(CS-149) A Single Arm Pilot Study Evaluating Wound Closure with Application of a Unique Biodegradable Matrix in the Treatment of Non-healing Diabetic Foot Ulcers.
Co-Author(s):
David Armstrong, MD, DPM – Peri
Introduction: Diabetic Foot Ulcers (DFUs) are a major burden on healthcare systems and on patients. They require long-term care, multiple treatments, frequent visits, and there is a myriad of different treatment modalities, all varying in results and efficacy. The desired result is achieving and maintaining complete closure of the wound. To treat these complicated non-healing wounds, a bilayer biodegradable synthetic matrix (BBSM) has been created to serve as a foundation for new organized tissue formation and as a temporizing matrix. This study was designed to evaluate the efficacy of BBSM with the percent of patients achieving complete closure within 12 weeks.
Methods: We conducted an open-label prospective pilot study on 10 patients with DFUs. The indications for the application of BBSM were a present University of Texas Grade 1A/Wagner Grade 1 DFU labeled as the index ulcer. If more than one ulcer was present, only the largest was treated with BBSM. The ulcer had to be present and non-healing for more than 4 weeks and less than 1 year, and range in size from 1.0 cm2 to 25 cm2 . Adequate circulation to the affected foot was required, with a non-infected wound. The subject's diabetes had to be controlled by HgA1c measurements.
Results: All of the 10 patients remained as active participants of the study for its entire duration. Complete closure of the index ulcer was achieved in 7 out of 10 patients (70 percent) within 12 weeks or less. The mean time to closure was 6.25 weeks with the fastest healing at 2 weeks. All healed wounds remained closed upon study confirmation closure assessment visit 2 weeks later. While the remaining 3 patients did not achieve full closure of their index wound within 12 weeks, they did however show a significant reduction in wound size during the course of the treatment phase.

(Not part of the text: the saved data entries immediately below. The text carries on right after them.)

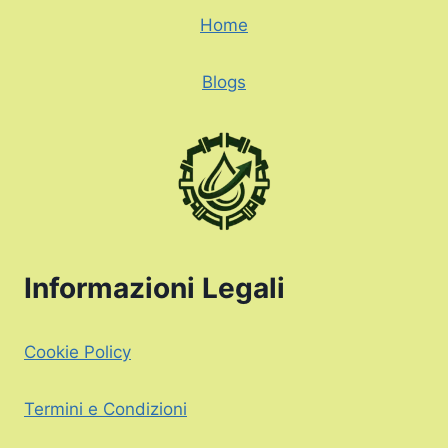
Home
Blogs
Informazioni Legali
Cookie Policy
Termini e Condizioni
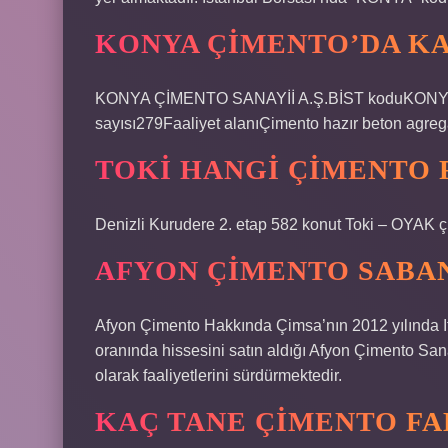
KONYA ÇIMENTO’DA KA
KONYA ÇİMENTO SANAYİİ A.Ş.BİST koduKONYŞ
sayısı279Faaliyet alanıÇimento hazır beton agre
TOKI HANGI ÇIMENTO F
Denizli Kurudere 2. etap 582 konut Toki – OYAK 
AFYON ÇIMENTO SABAN
Afyon Çimento Hakkında Çimsa’nın 2012 yılında 
oranında hissesini satın aldığı Afyon Çimento Sanay
olarak faaliyetlerini sürdürmektedir.
KAÇ TANE ÇIMENTO FA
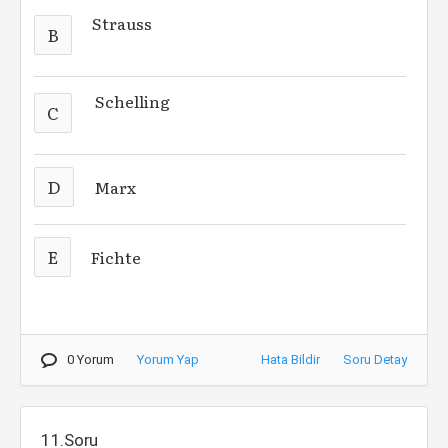
Strauss
B
Schelling
C
D
Marx
E
Fichte
0 Yorum
Yorum Yap
Hata Bildir
Soru Detay
11.Soru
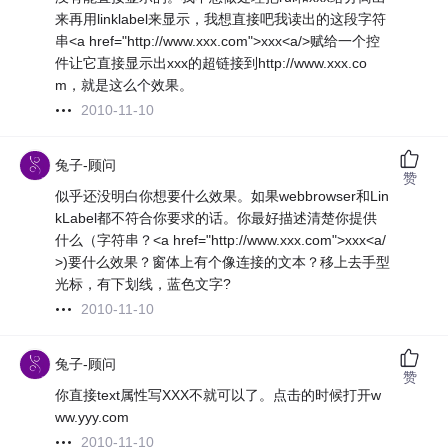
来再用linklabel来显示，我想直接吧我读出的这段字符
串<a href="http://www.xxx.com">xxx<a/>赋给一个控
件让它直接显示出xxx的超链接到http://www.xxx.co
m，就是这么个效果。
2010-11-10
兔子-顾问
赞
似乎还没明白你想要什么效果。如果webbrowser和Lin
kLabel都不符合你要求的话。你最好描述清楚你提供
什么（字符串？<a href="http://www.xxx.com">xxx<a/
>)要什么效果？窗体上有个像连接的文本？移上去手型
光标，有下划线，蓝色文字?
2010-11-10
兔子-顾问
赞
你直接text属性写XXX不就可以了。点击的时候打开w
ww.yyy.com
2010-11-10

Discussion: This novel technology (BBSM) proved to be effective in the treatment of DFUs. The high rate of wound closure, ability to quickly achieve full closure, and ease of use make it an acceptable treatment modality for non-healing DFUs. Even though 3 of the 10 patients did not achieve full closure at the 12 week mark, the marked improvement was clinically significant. its temporizing ability facilitates the dressing change process and can potentially decrease the frequency of visits. Further studies with level-one evidence will confirm these initial findings. Additional studies may be performed to investigate recidivism rates post closure with BBSM.